Paris n’est par contre pas montré à travers ses monuments prestigieux les plus connus, comme la Tour Eiffel, la place Vendôme ou l’Arc de Triomphe. Le choix des lieux s’est réalisé à la manière d’un parcours touristique, sur des lieux historiques en particulier.

Paris représente donc le lien qui relie chaque personnage, dont les relations rappellent la forme d’un réseau à la manière d’une comédie boulevardière.

 

  • La thèse des chevaliers-paysans de l’an 1000 au lac de Paladru

 

Cette thèse effectuée par Agnès Jaoui est encore une référence historique sur  un sujet tout-à-fait improbable, ici c’est l’effet cocasse que ça donne, et si pointu que vraisemblablement, seul un nombre extrêmement restreint de connaisseurs chevronnés peuvent s’y intéresser.  Cette thèse a même provoqué une réaction quelque peu intéressante de la part de Jean-Pierre quand Agnès Jaoui lui a annoncé le thème de sa thèse. En effet, ne voulant pas blesser la thésarde, il pose une question comme : « il y a quelqu’un que ça intéresse ? » qui est répondue par un « non » franc d’Agnès Jaoui. Ensuite ce dernier lui demande l’intérêt de ce thème dans ce cas, et elle répond, exaspérée, « C’est pour faire parler les cons ».

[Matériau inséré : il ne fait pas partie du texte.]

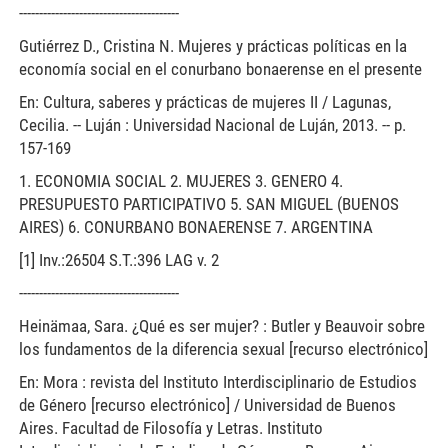
----------------------------------------
Gutiérrez D., Cristina N. Mujeres y prácticas políticas en la
economía social en el conurbano bonaerense en el presente
En: Cultura, saberes y prácticas de mujeres II / Lagunas,
Cecilia. -- Luján : Universidad Nacional de Luján, 2013. -- p.
157-169
1. ECONOMIA SOCIAL 2. MUJERES 3. GENERO 4.
PRESUPUESTO PARTICIPATIVO 5. SAN MIGUEL (BUENOS
AIRES) 6. CONURBANO BONAERENSE 7. ARGENTINA
[1] Inv.:26504 S.T.:396 LAG v. 2
----------------------------------------
Heinämaa, Sara. ¿Qué es ser mujer? : Butler y Beauvoir sobre
los fundamentos de la diferencia sexual [recurso electrónico]
En: Mora : revista del Instituto Interdisciplinario de Estudios
de Género [recurso electrónico] / Universidad de Buenos
Aires. Facultad de Filosofía y Letras. Instituto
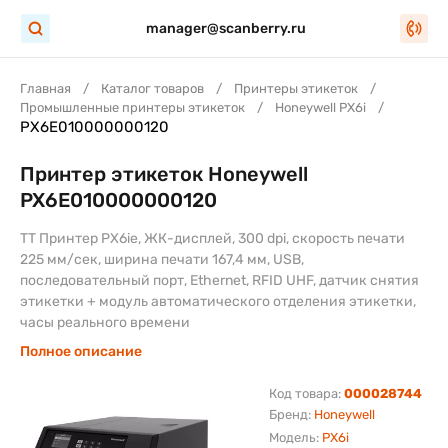
manager@scanberry.ru
Главная
Каталог товаров
Принтеры этикеток
Промышленные принтеры этикеток
Honeywell PX6i
PX6E010000000120
Принтер этикеток Honeywell
PX6E010000000120
ТT Принтер PX6ie, ЖК-дисплей, 300 dpi, скорость печати
225 мм/сек, ширина печати 167,4 мм, USB,
последовательный порт, Ethernet, RFID UHF, датчик снятия
этикетки + модуль автоматического отделения этикетки,
часы реального времени
Полное описание
Код товара:
000028744
Бренд:
Honeywell
Модель:
PX6i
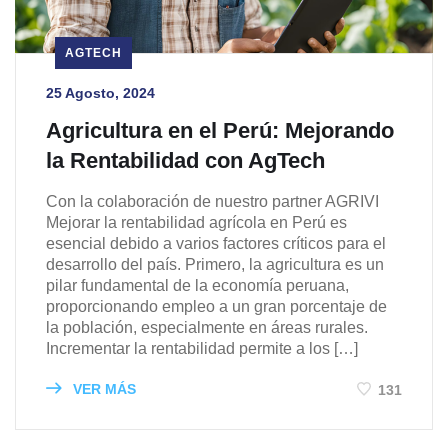
AGTECH
25 Agosto, 2024
Agricultura en el Perú: Mejorando
la Rentabilidad con AgTech
Con la colaboración de nuestro partner AGRIVI
Mejorar la rentabilidad agrícola en Perú es
esencial debido a varios factores críticos para el
desarrollo del país. Primero, la agricultura es un
pilar fundamental de la economía peruana,
proporcionando empleo a un gran porcentaje de
la población, especialmente en áreas rurales.
Incrementar la rentabilidad permite a los […]
VER MÁS
131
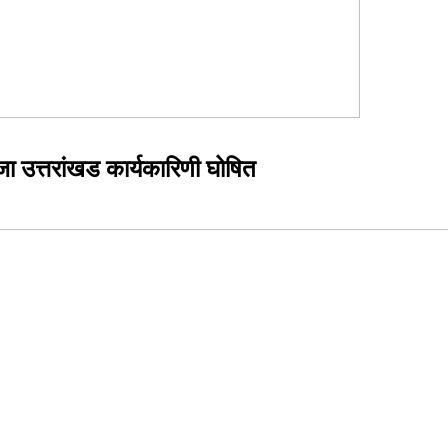
जा उत्तरांखड कार्यकारिणी घोषित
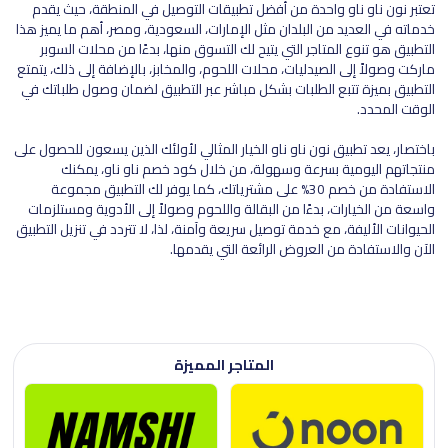
تعتبر نون ناو ناو واحدة من أفضل تطبيقات التوصيل في المنطقة، حيث يقدم
خدماته في العديد من البلدان مثل الإمارات، السعودية، ومصر، أهم ما يميز هذا
التطبيق هو تنوع المتاجر التي يتيح لك التسوق منها، بدءًا من محلات السوبر
ماركت وصولاً إلى الصيدليات، محلات اللحوم، والمخابز، بالإضافة إلى ذلك، يتمتع
التطبيق بميزة تتبع الطلبات بشكل مباشر عبر التطبيق لضمان وصول طلباتك في
الوقت المحدد.
باختصار، يعد تطبيق نون ناو ناو الخيار المثالي لأولئك الذين يسعون للحصول على
منتجاتهم اليومية بسرعة وسهولة، من خلال كود خصم ناو ناو، يمكنك
الاستفادة من خصم 30% على مشترياتك، كما يوفر لك التطبيق مجموعة
واسعة من الخيارات، بدءًا من البقالة واللحوم وصولاً إلى الأدوية ومستلزمات
الحيوانات الأليفة، مع خدمة توصيل سريعة وآمنة، لذا، لا تتردد في تنزيل التطبيق
الآن والاستفادة من العروض الرائعة التي يقدمها.
المتاجر المميزة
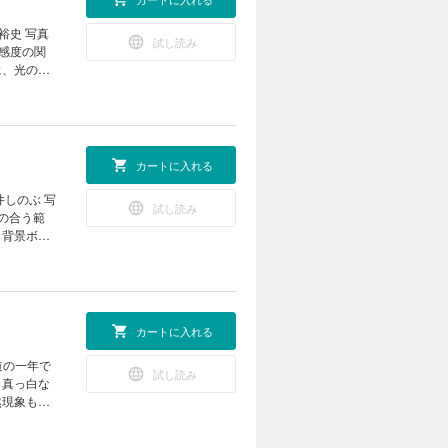
裕史 写真
試し読み
感度の関
に、光の向
分の感覚を
Ｏ感度／ヒ
ラスト／ホ
視線誘導／
カートに入れる
入門特集。
のコツを
しのぶ 写
試し読み
なくても楽
の合う範
、背景ボケ
も写真表現
の配慮を
ポイントを
広くカバ
カートに入れる
ム7選」を
試し読み
ー、花撮影
。真っ白な
役立つレフ
然現象も魅
ム指南で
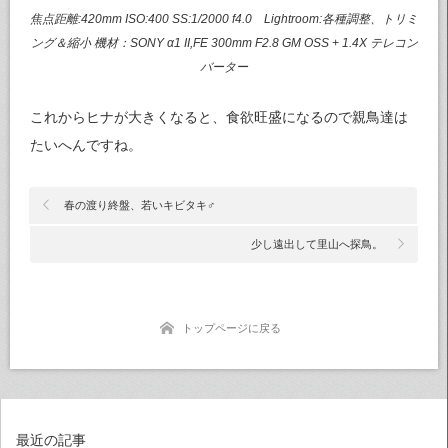
焦点距離:420mm ISO:400 SS:1/2000 f4.0 Lightroom:各種調整、トリミ
ング＆縮小 機材：SONY α1 II,FE 300mm F2.8 GM OSS + 1.4X テレコン
バーター
これからヒナが大きくなると、食欲旺盛になるので親鳥達は
たいへんですね。
春の渡り終盤、若いキビタキ♂
少し遠出して里山へ探鳥。
トップページに戻る
最近の記事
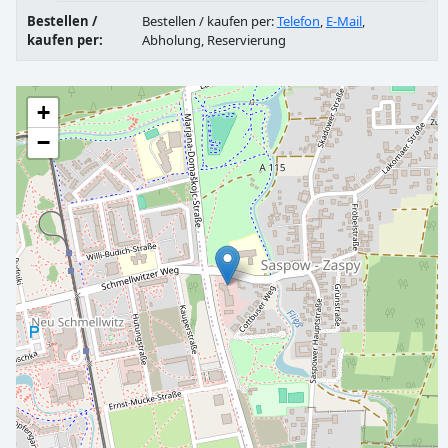
Bestellen /
Bestellen / kaufen per:
Telefon
,
E-Mail
,
kaufen per:
Abholung, Reservierung
+
−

Cette scène nous montre à quel point, malgré que cette thèse ait son pesant sur le plan académique, il n’est d’aucun intérêt pour les non connaisseurs. Comme l’a précisé Jean-Pierre Bacri dans son entretien présent dans le dossier du DVD : « Dans le film, le contrepoids des apparences, c’est l’histoire de la thèse. Parce que la on réussit une relation. On va au bout, on instruit un dossier. En l’occurrence sur ces chevaliers paysans de l’an 1000 au lac de Paladru, on va faire 800 pages parce qu’on veut être exhaustif, et là on obtiendra quelque chose de dense, de concret, d’épanoui, et c’est par excellence ce qui va emmerder le monde. Parce qu’on veut des signes brefs et simplistes comme dans la publicité, ou ces chansons qui ne veulent rien dire, mais auxquelles on s’identifie ; qui parlent à tout le monde, comme une espèce de secret de réussite qui serait donné en trois mots »[31].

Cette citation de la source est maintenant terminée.